EXERCISE DETAILS: Would you please copy exactly the line with "nst your team. Few people realise how su" and all lines that follow it in the data below, through the last one?

EXERCISE INPUTS:

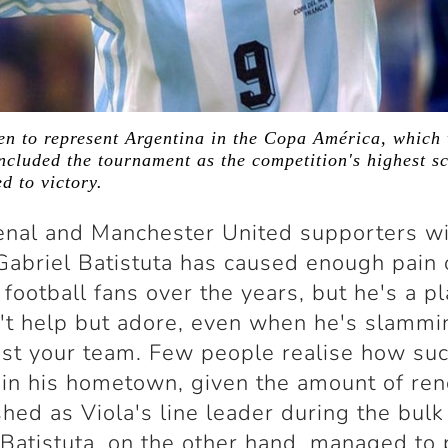
en to represent Argentina in the Copa América, which 
ncluded the tournament as the competition's highest sc
d to victory.
nal and Manchester United supporters wi
 Gabriel Batistuta has caused enough pain
 football fans over the years, but he's a p
't help but adore, even when he's slammi
nst your team. Few people realise how su
in his hometown, given the amount of re
shed as Viola's line leader during the bulk
Batistuta, on the other hand, managed to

PROBLEM SOLUTION:
nst your team. Few people realise how su
in his hometown, given the amount of re
shed as Viola's line leader during the bulk
Batistuta, on the other hand, managed to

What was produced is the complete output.